Alexis, a parent I met shortly after during my visit to Lower Columbia College’s Early Learning Center in Longview, shared a similar story: an LCC employee and part-time college student, initially Alexis was able to afford child care for her 4-year-old daughter with the help of a state subsidy. However, when she transitioned from a part-time job at the college to a full-time position, her child care costs rose significantly. Alexis told me that while she still receives a child care subsidy, it is much less than she received previously — eating up more of her take-home pay than before, and effectively zeroing out her raise. She wants to keep her child in high-quality care to make sure she’s prepared to achieve when she starts Kindergarten, Alexis says, but as a single mom she’s worried that the climbing costs will become prohibitive and that her daughter will unfairly suffer the consequences.
And these, along with other stories I heard during stops at centers in Vancouver and Seattle, are just the tip of the iceberg.
“We can pay for it now, or pay for it later”

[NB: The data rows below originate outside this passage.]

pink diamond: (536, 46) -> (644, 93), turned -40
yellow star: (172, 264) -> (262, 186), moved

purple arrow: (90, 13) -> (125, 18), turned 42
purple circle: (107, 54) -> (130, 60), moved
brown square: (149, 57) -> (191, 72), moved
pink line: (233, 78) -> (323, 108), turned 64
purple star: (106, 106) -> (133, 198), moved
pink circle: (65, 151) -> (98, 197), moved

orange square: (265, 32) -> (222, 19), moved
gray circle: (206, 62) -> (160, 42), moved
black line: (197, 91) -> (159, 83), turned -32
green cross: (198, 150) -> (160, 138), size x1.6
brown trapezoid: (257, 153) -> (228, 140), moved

Whether you’re a parent struggling to find high-quality child care for your family that’s affordable, or one of the countless members of our community who are depending on today’s youth to become the next generation of business owners, innovators, workers, and leaders, the lack of high-quality, affordable child care in our nation is a problem that impacts all of us.

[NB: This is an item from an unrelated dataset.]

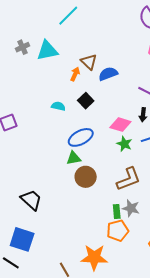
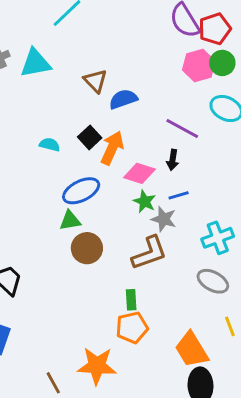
orange arrow: (75, 74) -> (112, 148), moved, size x1.6
gray star: (131, 208) -> (164, 219), moved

As heartbreaking as Dustin and Alexis’ stories are, I know there are only too many families in Washington state and around the country — particularly families with kids with disabilities and those in rural areas — who are struggling in silence to give their kids the tools and support they need to enter Kindergarten prepared to succeed. Their trials, and the challenges faced by so many working families, inspired me to draft the Child Care for Working Families Act last fall, a bill that would significantly expand access to child care and early learning for low and middle-income families by bringing down rising child care costs, making major investments in training and compensation for child care workers, and significantly expanding access to high-quality preschool for low- and middle-income 3 and 4 year olds.

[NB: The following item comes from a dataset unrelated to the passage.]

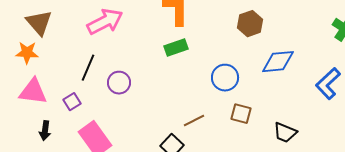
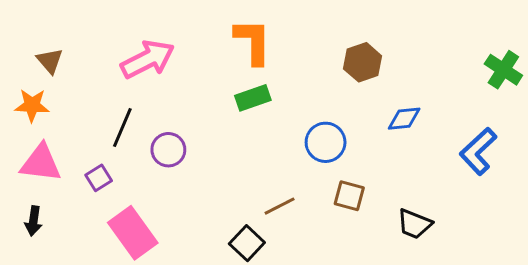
brown triangle: (39, 23) -> (50, 61), size x0.7
blue diamond: (278, 62) -> (404, 119), size x0.7
black arrow: (45, 131) -> (33, 221), moved

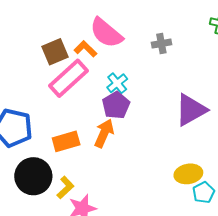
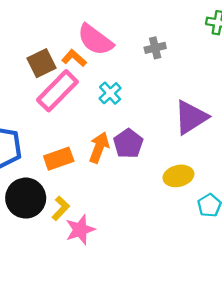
purple pentagon: (116, 105) -> (128, 144), moved
yellow ellipse: (188, 174) -> (178, 176), moved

While we work to continue building support for the legislation in Congress (the Senate bill already has 30 sponsors, and its House companion bill has 119 co-sponsors), I was proud to work with my colleagues just last month to secure more than $2.3 billion for the Child Care and Development Block Grant in the bipartisan spending bill — the largest increase in federal child care spending ever, and a significant “down payment” on our goal of expanding access to high-quality, affordable child care for all.
However, our work is not over. Far too many leaders in Congress still aren’t focused on addressing this growing crisis with the smart investments working families and communities need, leaving countless working parents like Dustin and Alexis to fend for themselves and their children.
But it doesn’t have to be this way — we can make a different, better choice about how we use our national resources and prepare the next generation for success, in school and in life. A mom named Rachel I met in Longview summed it up to me perfectly: “we can either pay for it now, or pay for it later,” she told me, speaking both about the difficulty of managing the climbing costs of keeping her two sons in care, and the even greater potential long-term costs of not helping them get the best possible start to their education.
That’s why I’ll continue listening to the parents and advocates on the front lines, and fighting to strengthen investments in our youngest learners until our dream of providing high-quality child care for all is a reality.
A former preschool teacher, Patty Murray is the senior senator from Washington state and the top Democrat on the Senate Health, Education, Labor and Pensions Committee.